For those in the know, Rosenblum and Chaudry represent a well of knowledge about how the creator world started, and where it could be going. At one point, Chaudry gets so excited talking about monetization strategies that he starts writing on the whiteboard in the meeting room we’re using. This flowchart details their newsletter business, speaking events, podcast, YouTube and shortform content, consulting, and their creator education platform. “We are not unique. This is what creator businesses look like,” Chaudry says. “In my opinion, if you aren’t connecting with an actual audience, without this core, the whole thing is completely uninteresting.” 

Jack Coyne, the host of popular music interview series Trackstar, and one third of the production company Public Opinion, has known Chaudry and Rosenblum for years, well before their current success. He tells me that creators trust what the two say because they’ve never taken the business side of the industry lightly, even when “influencers” were being laughed off as an Instagram fad. 

“They were there so early on, and they take it so seriously,” he says. “There’s a reason they’re as successful as they are. There’s a reason that the head of YouTube is like, ‘Hey, can we talk to you guys?’ There’s a reason MrBeast is calling them on their cell phone and being like, ‘What should I do about this?’ They get it.”While their names rarely appear without the other, there are plenty of times where Rosenblum and Chaudry aren’t in the same place. This week, for example, Chaudry took his family to New York to celebrate his nephew’s 10th birthday and see Harry Potter and the Cursed Child on Broadway. I connect with Rosenblum over Zoom, since he’s currently with his wife and their infant in California. But there isn’t an aspect of their business that doesn’t use both of their expertise.
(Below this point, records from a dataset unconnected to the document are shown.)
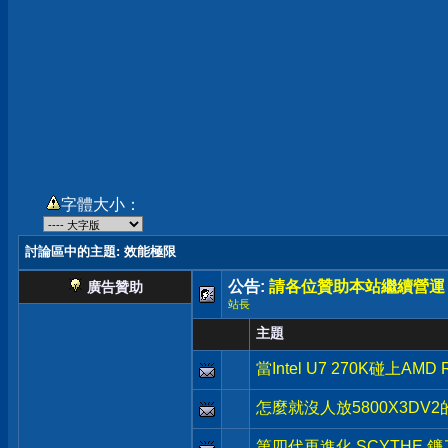
字體大小：
討論區中的主題
: 效能極限
公告:
請各位贊助本站繼續營運
廣告贊助
站長
主題
當Intel U7 270K碰上
怎麼就沒人放5800X3DV
第四代再進化 SCYTHE 鐮刀 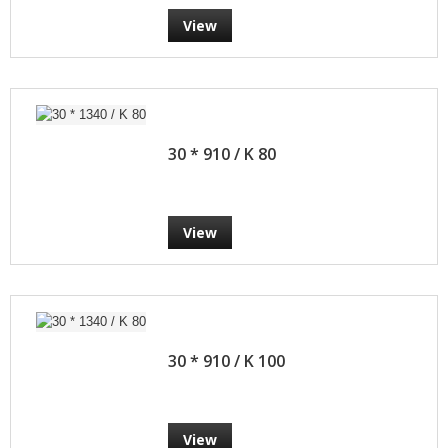
View
30 * 910 / K 80
View
30 * 910 / K 100
View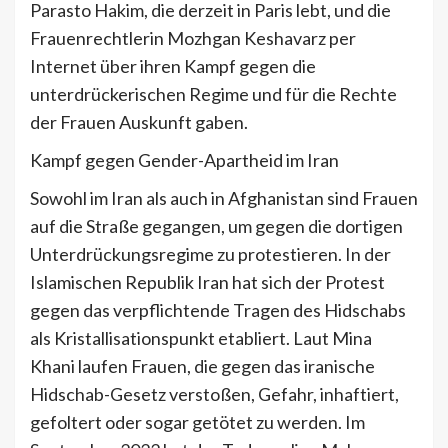
Parasto Hakim, die derzeit in Paris lebt, und die
Frauenrechtlerin Mozhgan Keshavarz per
Internet über ihren Kampf gegen die
unterdrückerischen Regime und für die Rechte
der Frauen Auskunft gaben.
Kampf gegen Gender-Apartheid im Iran
Sowohl im Iran als auch in Afghanistan sind Frauen
auf die Straße gegangen, um gegen die dortigen
Unterdrückungsregime zu protestieren. In der
Islamischen Republik Iran hat sich der Protest
gegen das verpflichtende Tragen des Hidschabs
als Kristallisationspunkt etabliert. Laut Mina
Khani laufen Frauen, die gegen das iranische
Hidschab-Gesetz verstoßen, Gefahr, inhaftiert,
gefoltert oder sogar getötet zu werden. Im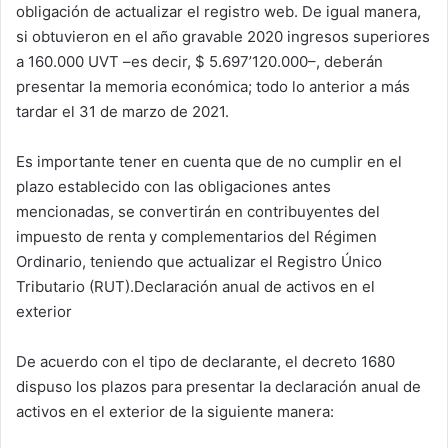
obligación de actualizar el registro web. De igual manera,
si obtuvieron en el año gravable 2020 ingresos superiores
a 160.000 UVT –es decir, $ 5.697’120.000–, deberán
presentar la memoria económica; todo lo anterior a más
tardar el 31 de marzo de 2021.
Es importante tener en cuenta que de no cumplir en el
plazo establecido con las obligaciones antes
mencionadas, se convertirán en contribuyentes del
impuesto de renta y complementarios del Régimen
Ordinario, teniendo que actualizar el Registro Único
Tributario (RUT).Declaración anual de activos en el
exterior
De acuerdo con el tipo de declarante, el decreto 1680
dispuso los plazos para presentar la declaración anual de
activos en el exterior de la siguiente manera:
Rosenblum, left, helms the more creative aspects of their content, while Chaudry, right, focuses more on business.

Garrett Lobaugh

“Samir is more on the business side and I’m more on the creative side,” Rosenblum explains.

“One of the cleanest ways I could describe it is that my job is to build the canvas and Colin’s job is to paint on it,” Chaudry says, before pausing. “Maybe that’s actually too much of a metaphor? I bring more of the, ‘How is this actually going to be a thing that supports two 36-year-old guys?  And Colin then takes where I want to go and fills it in creatively.” 

Chaudry and Rosenblum have been business partners for a decade, but their journey to content creator experts started with an unlikely hobby: lacrosse. Chaudry grew up in Los Angeles to immigrant parents and was infatuated with American movies. After graduating from college, he worked as an assistant editor on the 2011 film The Ides of March, but left after realizing he wanted more control over what he was creating. It was early 2011, and Chaudry was focused on YouTube — a place where he felt like anyone could grow. 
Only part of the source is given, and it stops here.